## ABOUT THIS TASK
Output exactly what appears from the line containing "พิมพ์ชื่อด้วยนะคะ)" to the end of the data below, and nothing more.

## Page-level text extractions
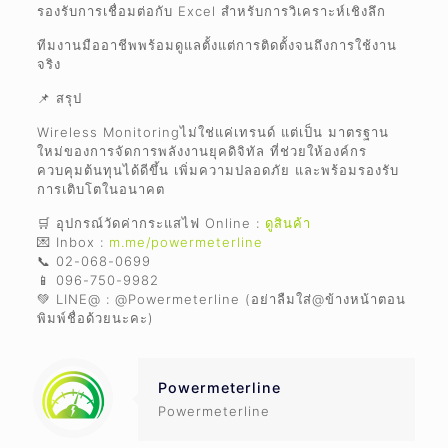
รองรับการเชื่อมต่อกับ Excel สำหรับการวิเคราะห์เชิงลึก
ทีมงานมืออาชีพพร้อมดูแลตั้งแต่การติดตั้งจนถึงการใช้งาน
จริง
📌 สรุป
Wireless Monitoringไม่ใช่แค่เทรนด์ แต่เป็น มาตรฐาน
ใหม่ของการจัดการพลังงานยุคดิจิทัล ที่ช่วยให้องค์กร
ควบคุมต้นทุนได้ดีขึ้น เพิ่มความปลอดภัย และพร้อมรองรับ
การเติบโตในอนาคต
🛒 อุปกรณ์วัดค่ากระแสไฟ Online :
ดูสินค้า
💌 Inbox :
m.me/powermeterline
📞 02-068-0699
📱 096-750-9982
💚 LINE@ : @Powermeterline (อย่าลืมใส่@ข้างหน้าตอน
พิมพ์ชื่อด้วยนะคะ)
Powermeterline
Powermeterline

## ANSWER TO THIS EXERCISE
พิมพ์ชื่อด้วยนะคะ)
Powermeterline
Powermeterline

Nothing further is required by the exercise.